つまり今回の増強のポイントは攻撃方式の三重化である。フィプロニルのコンバット、プロポクスルの虫コロリアース青つぶin、そしてホウ酸のゴキキャップ。いずれも名声を勝ち得ている製品であり、それぞれに働いてくれることだろう。またコンバットとゴキキャップで誘引しておいて、さらに虫コロリで忌避するというアンビバレントな設置形態もまた魅力である。外から来るゴキトロンは虫コロリでガードし、屋内に入り込んだものはホウ酸だんごとコンバットで殺虫する。拡大した戦線に対応するにはこうするしかないだろう。

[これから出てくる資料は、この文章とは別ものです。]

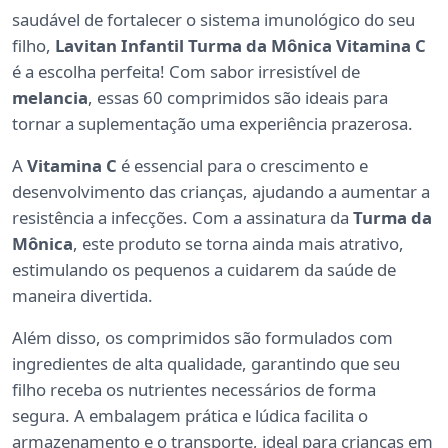
saudável de fortalecer o sistema imunológico do seu
filho,
Lavitan Infantil Turma da Mônica Vitamina C
é a escolha perfeita! Com sabor irresistível de
melancia
, essas 60 comprimidos são ideais para
tornar a suplementação uma experiência prazerosa.
A
Vitamina C
é essencial para o crescimento e
desenvolvimento das crianças, ajudando a aumentar a
resistência a infecções. Com a assinatura da
Turma da
Mônica
, este produto se torna ainda mais atrativo,
estimulando os pequenos a cuidarem da saúde de
maneira divertida.
Além disso, os comprimidos são formulados com
ingredientes de alta qualidade, garantindo que seu
filho receba os nutrientes necessários de forma
segura. A embalagem prática e lúdica facilita o
armazenamento e o transporte, ideal para crianças em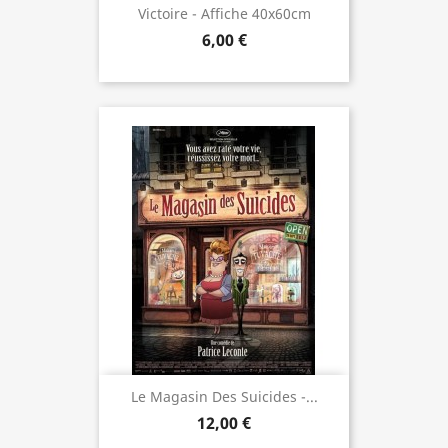
Victoire - Affiche 40x60cm
6,00 €
Le Magasin Des Suicides -...
12,00 €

カーバメート剤:プロポクスル原体は白色結晶の固体、水にわずかに溶ける.有機溶媒に可溶。
比較的速効的な効力を示す。ゴキブリに対しても速効的に作用し、殺虫力、残効性に優れる。有機燐剤と同様に、コリンエステラーゼを阻害して殺虫力を示すため、有機燐剤に抵抗性を示す害虫集団には相対的に効力は低い。人畜毒性は比較的高く、ラット経口毒性LD50値は95mg/kg。

調べていたらこれも面白かったのでメモしておく。

抵抗性害虫の出現問題と増えつつある類型外殺虫剤についてピレスロイド、カーバメート、有機リンの三大類型に当てはまる殺虫剤には、害虫の抵抗性獲得という性能面での致命的な問題があります。これは、一世代の時間が短く、繁殖力が旺盛な害虫(昆虫)で、同種の殺虫剤の毒性に耐えて生き残ったものが子孫をつくり、そのような淘汰を繰り返すうちに、その種の殺虫剤に対して抵抗性を獲得するというものです。この変化は遺伝子レベルでの変化であるために遺伝し、気づかないうちに抵抗性の害虫が繁殖すれば、薬剤の使用量が極端に増え、生物的意味でも化学的意味でも、重大な衛生上の問題を引き起こすことになります。よくくん蒸(煙)式の殺虫剤を定期的に使用したり、DDVPプレートを設置していてもゴキブリなどの害虫の侵入が絶えないということがあります。これはこれらの薬剤に頻繁に曝され続けることによって抵抗性を獲得していることのあらわれです。
このような類型にあてはまる殺虫剤に対して抵抗性を獲得した害虫にも高い駆除効果を得ようとして、最近では、いずれの類型にも当てはまらない殺虫剤が使用されるようになり、これまではPCO業者のベイト剤施工用に特化していたのが、現在では一般向け製品にも使用されるようになり、使用の機会が増えつつあります。
それらのおもなものが、フィプロニルとヒドラメチルノン(商品名:コンバット(一般用)、マックスフォース(PCO専用医薬品)など)です。これらを含む製剤は、とくにゴキブリの駆除に使用されています。
フィプロニルは、電子吸引性置換基を多数導入した分子構造をとっていることから、「新世代のDDT」ともいえるPOPs(残留性有機汚染物質)のひとつです。フィプロニルも神経毒として作用しますが、従来の類型に当てはまる殺虫剤とは作用機構が異なることから、抵抗性害虫にも効果が期待できると考えられているようです。
ヒドラメチルノンはミトコンドリアの機能を阻害し、極度のエネルギー不足状態を引き起こさせて死に至らしめるという全く異なる作用機構による殺虫剤です。このような作用は害虫(昆虫)だけではなく、ヒトを含めた他の生物種にも程度の差はあれ、毒性として現れうる作用です。ヒドラメチルノンもトリフルオロメチルフェニル基など、化学的に非常に安定で、(生)分解しにくい分子構造をもっているため、環境中に放出されたり、廃棄された場合には重大な問題を引き起こす可能性があります(詳細はJPCCN-SPDSをご参照ください)。日本の市民化学ネットワーク

・・・これでだめならヒドラメチルノンだな。

しかしともかく、今は降りかかる火の粉を払うのが先決である。
前線を死守し、防衛ラインを突破してくる敵を一匹一匹殲滅していくほかない。
今は難民だが、いずれ彼らも彼らなりの国境を制定するだろう。それまでの辛抱だ。しかしその国境ラインは絶対にこの部屋の中ではありえないというだけのことである。